* [WORK ITEM]: Below are some entries; report how many of their lines contain the word "offerte", giving nothing besides the number.

* [Stored data entries]:

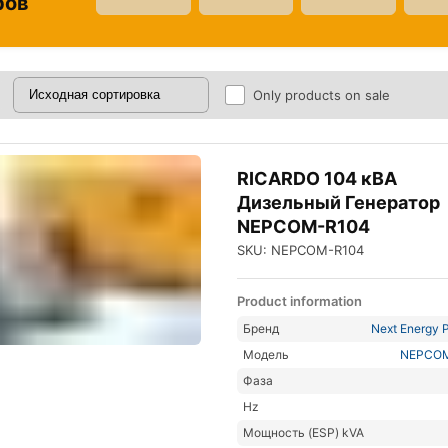
ров
Only products on sale
RICARDO 104 кВА
Дизельный Генератор
NEPCOM-R104
SKU: NEPCOM-R104
Product information
Бренд
Next Energy P
Модель
NEPCO
Фаза
Hz
Мощность (ESP) kVA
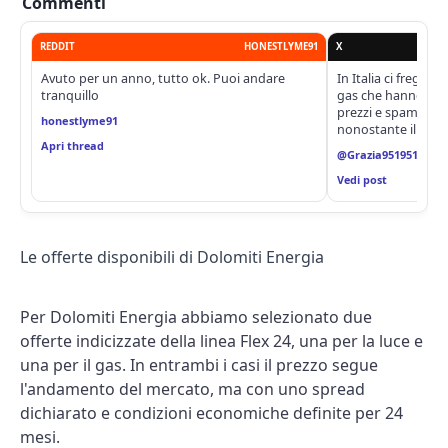
Commenti
REDDIT
HONESTLYME91
X
Avuto per un anno, tutto ok. Puoi andare
In Italia ci fregano
tranquillo
gas che hanno aum
prezzi e spammano g
honestlyme91
nonostante il divie
Apri thread
@Grazia95195167
Vedi post
Le offerte disponibili di Dolomiti Energia
Per Dolomiti Energia abbiamo selezionato due
offerte indicizzate della linea Flex 24, una per la luce e
una per il gas. In entrambi i casi il prezzo segue
l'andamento del mercato, ma con uno spread
dichiarato e condizioni economiche definite per 24
mesi.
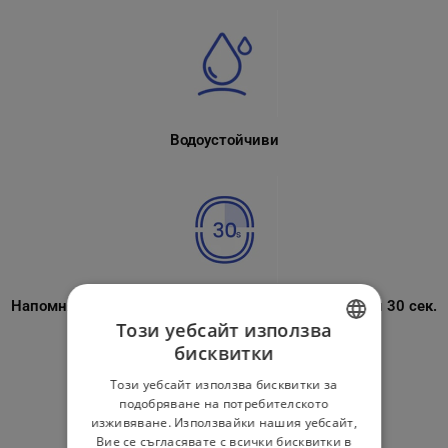
Водоустойчиви
Напомняне за смяна на зоната на четкане на всеки 30 сек.
Този уебсайт използва
бисквитки
BULGARIAN
Този уебсайт използва бисквитки за
ROMANIAN
подобряване на потребителското
изживяване. Използвайки нашия уебсайт,
Вие се съгласявате с всички бисквитки в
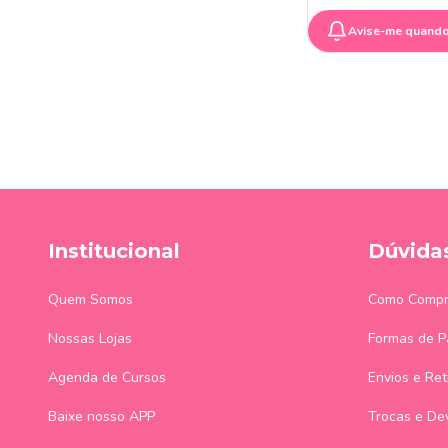
Avise-me quando
Institucional
Dúvida
Quem Somos
Como Compr
Nossas Lojas
Formas de 
Agenda de Cursos
Envios e Ret
Baixe nosso APP
Trocas e De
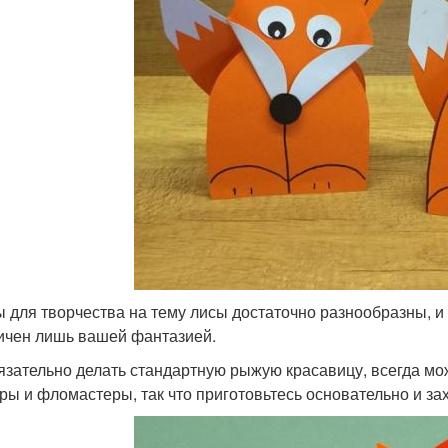
 для творчества на тему лисы достаточно разнообразны, и 
ичен лишь вашей фантазией.
язательно делать стандартную рыжую красавицу, всегда мо
ры и фломастеры, так что приготовьтесь основательно и за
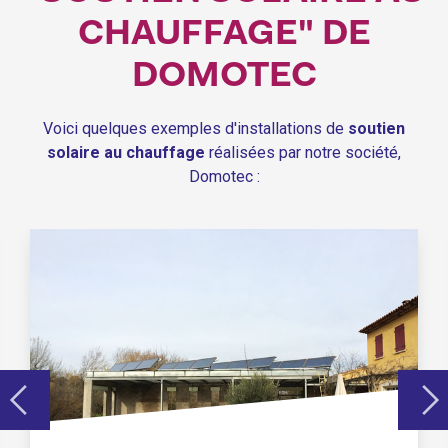
CHAUFFAGE" DE
DOMOTEC
Voici quelques exemples d'installations de
soutien
solaire au chauffage
réalisées par notre société,
Domotec :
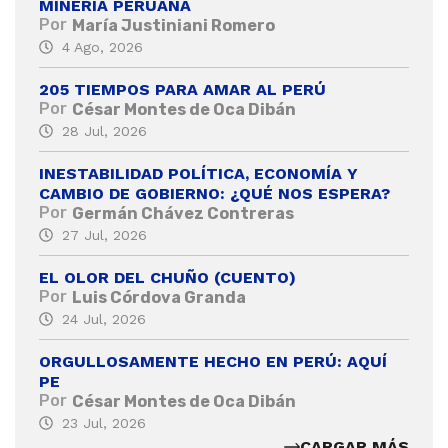
MINERÍA PERUANA
Por
María Justiniani Romero
4 Ago, 2026
205 TIEMPOS PARA AMAR AL PERÚ
Por
César Montes de Oca Dibán
28 Jul, 2026
INESTABILIDAD POLÍTICA, ECONOMÍA Y
CAMBIO DE GOBIERNO: ¿QUÉ NOS ESPERA?
Por
Germán Chávez Contreras
27 Jul, 2026
EL OLOR DEL CHUÑO (CUENTO)
Por
Luis Córdova Granda
24 Jul, 2026
ORGULLOSAMENTE HECHO EN PERÚ: AQUÍ
PE
Por
César Montes de Oca Dibán
23 Jul, 2026
CARGAR MÁS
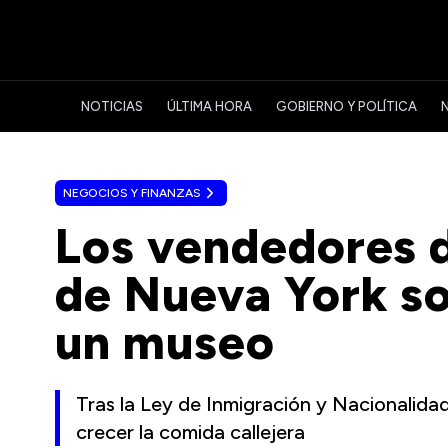
NOTICIAS
ÚLTIMA HORA
GOBIERNO Y POLÍTICA
NEGOCIOS Y FINANZAS
Los vendedores d
de Nueva York s
un museo
Tras la Ley de Inmigración y Nacionalida
crecer la comida callejera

* [WRITTEN ANSWER]: 2